> **Aim of the task**
Every entry below should be returned exactly as it appears, with pictures left out.

>>>>

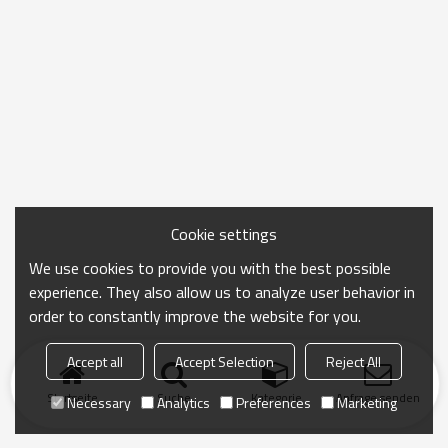
Cookie settings
We use cookies to provide you with the best possible
experience. They also allow us to analyze user behavior in
order to constantly improve the website for you.
Accept all
Accept Selection
Reject All
Startseite
Suche
Kategorie
Anfrage senden
Necessary
Analytics
Preferences
Marketing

<<<<

> **Reply**
Cookie settings
We use cookies to provide you with the best possible
experience. They also allow us to analyze user behavior in
order to constantly improve the website for you.
Accept all
Accept Selection
Reject All
Startseite
Suche
Kategorie
Anfrage senden
Necessary
Analytics
Preferences
Marketing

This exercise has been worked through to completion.